**Problem details**: Verbatim output of the lines below is required, with the images omitted.

**Listed records**:

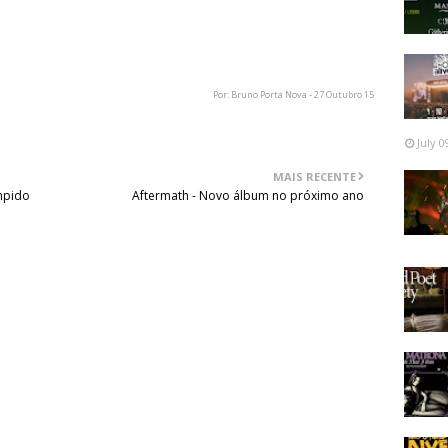
que o Steven faleceu hoje de manhã. Estou extremamente
tos, mas é insignificante em comparação com a amizade
ntir muito a sua falta."
Por: Bruno Porta Nova - 27 Outubro 15
July 0
MAIS RECENTE
mpido
Aftermath - Novo álbum no próximo ano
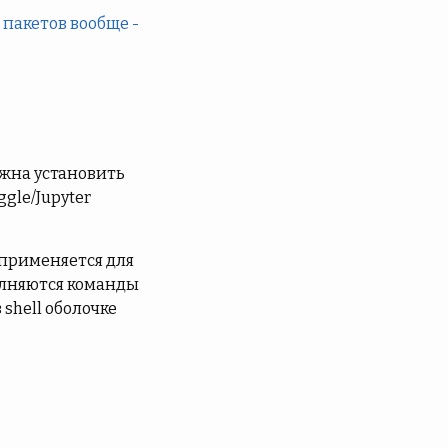
 пакетов вообще -
лжна установить
gle/Jupyter
 применяется для
полняются команды
 shell оболочке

**Response to the task**:
que o Steven faleceu hoje de manhã. Estou extremamente
tos, mas é insignificante em comparação com a amizade
ntir muito a sua falta."
Por: Bruno Porta Nova - 27 Outubro 15
July 0
MAIS RECENTE
mpido
Aftermath - Novo álbum no próximo ano
 пакетов вообще -
лжна установить
gle/Jupyter
 применяется для
полняются команды
 shell оболочке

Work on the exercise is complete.